La juventud de Castillo es efervescente, sobre todo en términos intelectuales. A los veintitrés años reniega de sus primeros poemas y comenta a Byron, relee a Rilke, escribe reflexiones sartreanas en torno a la libertad, calcula su tiempo de ocio y critica el Nobel a Pasternak. El 4 de noviembre de 1958 lo despiden de su trabajo, algo que, dice, lo pone contento. Al día siguiente, anota: “Vivir solo necesita un motivo. Cualquiera, el más humilde”.

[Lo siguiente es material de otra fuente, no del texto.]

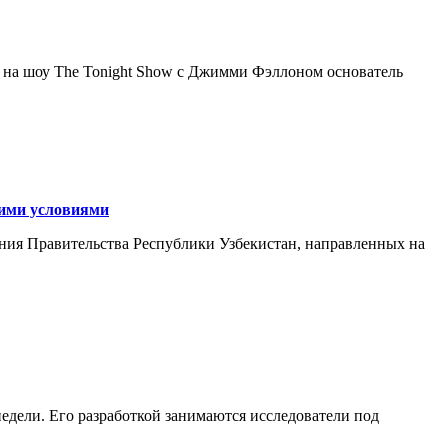
я на шоу The Tonight Show с Джимми Фэллоном основатель
кими условиями
ния Правительства Республики Узбекистан, направленных на
едели. Его разработкой занимаются исследователи под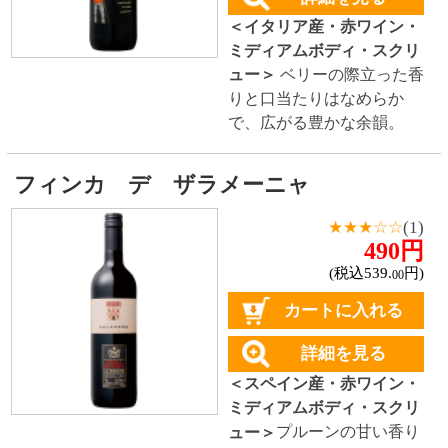
という特徴を、見事に表現
した逸品。
ペドロンチェリ シャルドネ ドライ・
クリーク・ヴァ...
3,900円
(税込4,290.
円)
00
カートに入れる
詳細を見る
＜アメリカ(カリフォルニア)
産・白ワイン・辛口・コル
ク＞
ソノマ地区 ドライ・ク
リーク・ヴァレーの冷涼な
畑から生み出される高品質
なブドウで醸造。「モンラ
ッシェ酵母」で発酵、シュ
ール・リーで8ヶ月樽熟成す
ることで、きれいな酸とク
リーミーなコクを実現。
対象商品：67件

Quince días más tarde, sin embargo, el panorama cambia radicalmente, y algo de ese impulso vitalista se pierde. Las hojas sueltas que incorpora a su Diario muestran un carácter profundamente melancólico. “Tengo 23 años”, dice. “Visto así, sobre una hoja de papel, no parece una edad demasiado importante. Sin embargo, a veces me siento viejo, peor que viejo: fracasado. Pero supongo que tener 23 años debe ser hermoso. No quisiera llevar adelante tantas ancianidades”.

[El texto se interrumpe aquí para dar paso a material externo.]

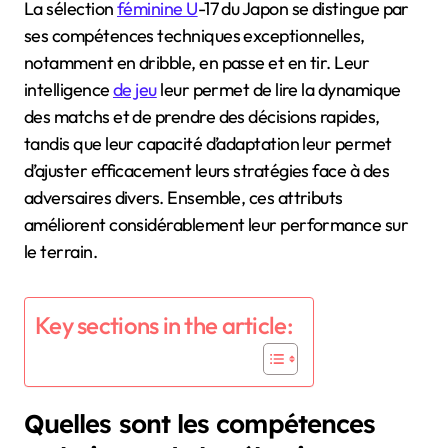
La sélection
féminine U
-17 du Japon se distingue par
ses compétences techniques exceptionnelles,
notamment en dribble, en passe et en tir. Leur
intelligence
de jeu
leur permet de lire la dynamique
des matchs et de prendre des décisions rapides,
tandis que leur capacité d’adaptation leur permet
d’ajuster efficacement leurs stratégies face à des
adversaires divers. Ensemble, ces attributs
améliorent considérablement leur performance sur
le terrain.
Key sections in the article:
Quelles sont les compétences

Hace días que llueve en Buenos Aires, y esta noche, la del 19 de noviembre, Castillo la pasa solo en un café de San Juan y Boedo: “Hoy pude presenciar la mitad de una pelea terrible. Estaba en el café de San Juan y Boedo, más o menos a medianoche; tomaba café y leía La literatura rusa, de Kropotkin. Repentinamente, la gente empezó a levantarse y fue saliendo a la calle. Enfrente, en un bar al paso. Horrible”.